One group to cheer for this week is Hays, the recruiting company, which will be reporting annual results on Thursday. The rebound in employment in the UK, its home market, has been a source of hope amid the Covid-19 gloom not just for this group but for the economy in general, and expectations are high after Hays saw net fees rise 39 percent reported during its fourth quarter. Attention is drawn to how much this business growth has cost as consultants are paid on a commission basis and new contracts will be required to be hired. During the pandemic, Hays cut its cost base by 13 percent. The question now is whether it was possible to make this stick.

Economic data

A key set of economic statistics released this week will be IHS Markit’s monthly purchasing managers index reports, which cover France, Germany, the euro zone, Japan, the UK and the US. While not official data, the international nature of the PMI calculation makes it a useful tool for comparing the relative economic progress of these countries.

Finally a plug for a special Financial Times event this week. You can talk to FT correspondents and guests about The Fall of Afghanistan: What Next? Register for an FT subscriber Webinar Wednesday, August 25th at 3:30 p.m. CET, 2:30 p.m. BST / 9:30 a.m. EDT.

Important economic and company reports

Here is a more complete list of what to expect in terms of corporate reports and economic data this week.


  • The EU and the European Commission show figures on consumer confidence

  • France, Eurozone, Germany, Japan, Great Britain, USA: IHS Markit Composite Purchasing Managers’ Index (PMI)

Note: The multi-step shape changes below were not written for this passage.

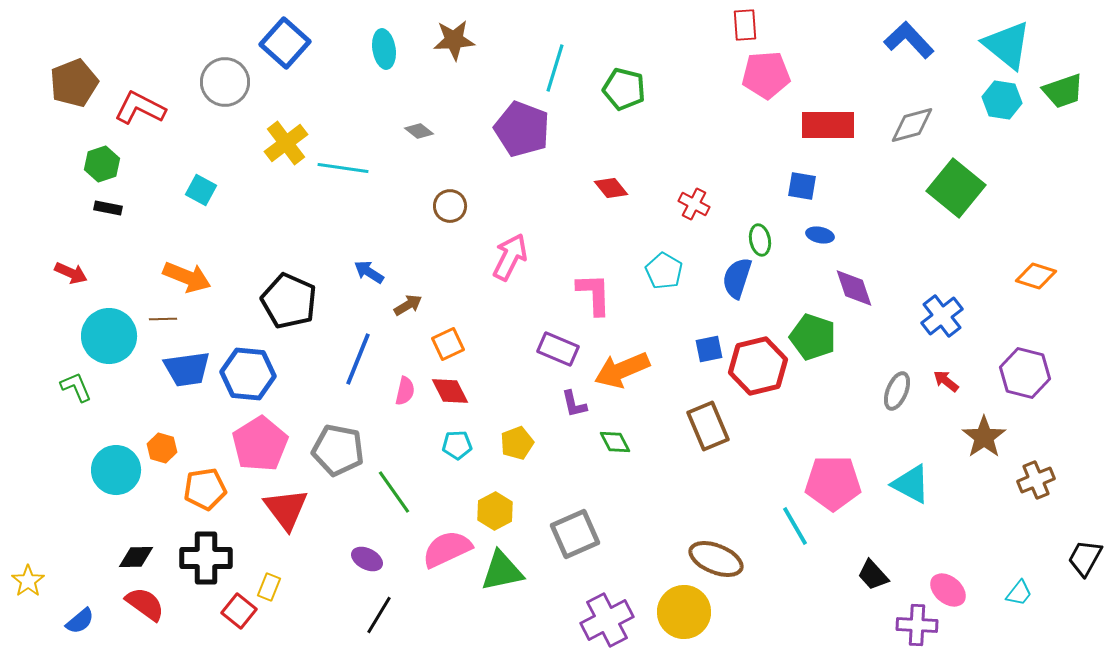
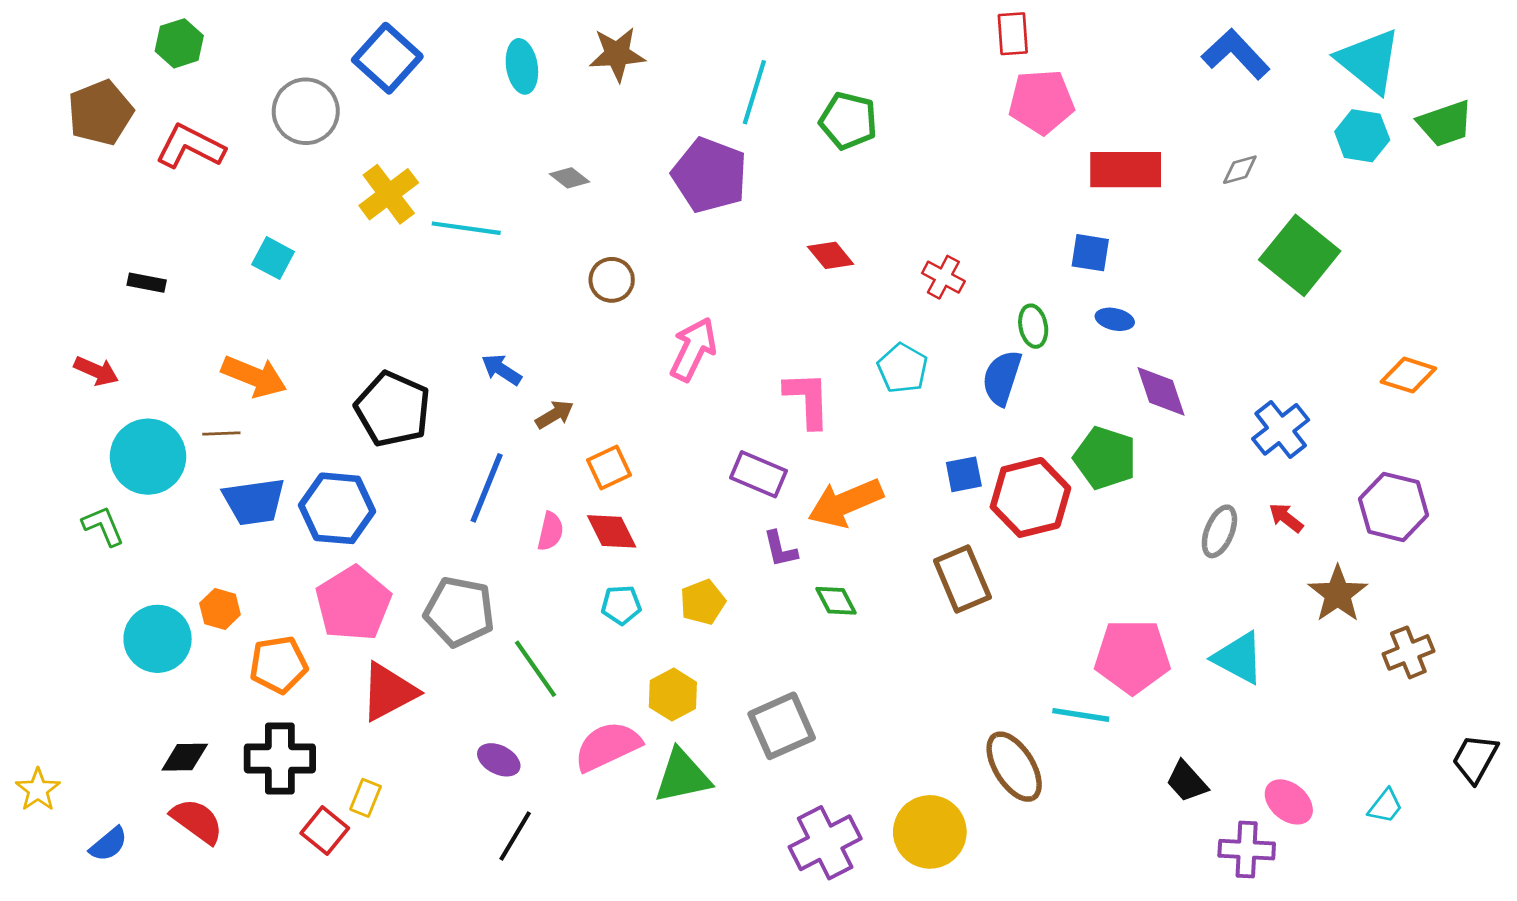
gray diamond: (912, 125) -> (1240, 170), size x0.6
green hexagon: (102, 164) -> (179, 43), moved
red triangle: (286, 509) -> (389, 692), turned 39
cyan line: (795, 526) -> (1081, 715), turned -51
brown ellipse: (716, 559) -> (1014, 767), moved, turned 36

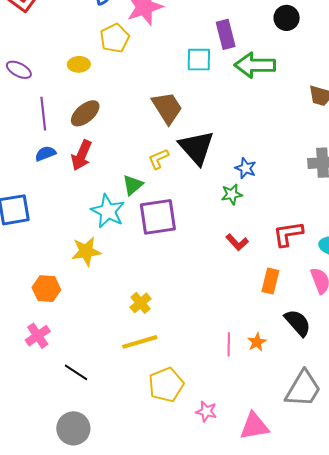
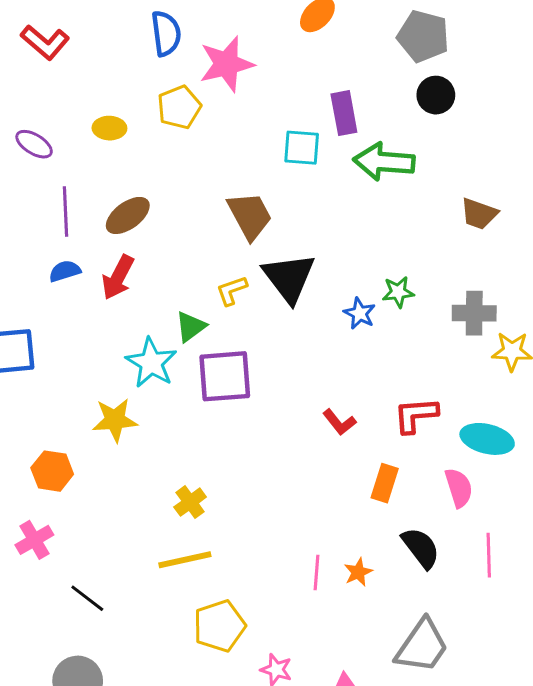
yellow ellipse: (79, 64) -> (109, 128), moved
green star: (232, 194) -> (398, 292), moved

  • UK, Monthly CBI Industry Trends Survey

  • UK, Office for National Statistics Household income, expenditure and wealth data


  • Germany, GDP growth figures Q2

  • United States Department of Commerce July Residential Sales Figures

  • US, State Street Monthly Investor Confidence Index

  • RESULTS: Best Buy Q2, Polyus Q2, PureTech H1, Wood H1



  • Germany, monthly GfK survey on consumer confidence

  • Nigeria, GDP figures for the second quarter

  • Russia, inflation outlook

  • UK, Society of Motor Manufacturers and Traders monthly auto production figures

  • UK, Bank of England capital issue data

  • USA, Bureau of Economic Analysis Q2 GDP estimate

  • USA, initial jobless claims

  • RESULTS: Air New Zealand FY, Bouygues H1, Brunello Cucinelli Q2, CRH H1, Dell Technologies Q2, Hays FY, HP Q3, Polymetal International H1, TCS Group Q2


  • China, Hong Kong Monthly Real Estate Data

  • France, National Institute for Statistics and Economic Studies, Consumer Confidence Figures

  • Norway, Monthly Consumer Confidence Statistics

  • RESULTS: Lukoil Q2

World events

Finally, an overview of other events and milestones this week.


  • UK deadline for offering a first dose of Covid-19 vaccine to all 16 and 17 year olds in England

  • 25th anniversary of bin Laden’s declaration of war on the United States


  • Japan, Tokyo 2020 Paralympic Games begin

  • United States, Vice President Kamala Harris begins tour of Southeast Asia to bolster American regional leadership with a visit to Singapore

  • US, Kathy Hochul becomes first woman to run New York State when Andrew Cuomo resigns

  • UN Security Council meeting to discuss Syrian political and humanitarian issues

  • The UN Human Rights Council holds an extraordinary session on Afghanistan


  • UK, International Beatleweek Festival starts in Liverpool

  • UN Security Council debates Iraq mission and North Korea sanctions


  • Great Britain, election result for the new general secretary of the union Unite, the largest single donor to the Labor party

  • UK, Update on the Government’s Foreign Traffic Light System

  • UK, Home Office publishes immigration statistics


  • United States, Central Bankers Annual Jackson Hole Economic Symposium. Downgraded to a one-day virtual event last week due to Covid-19 risks

  • Music festivals in the UK, Reading and Leeds begin. Both are sold out.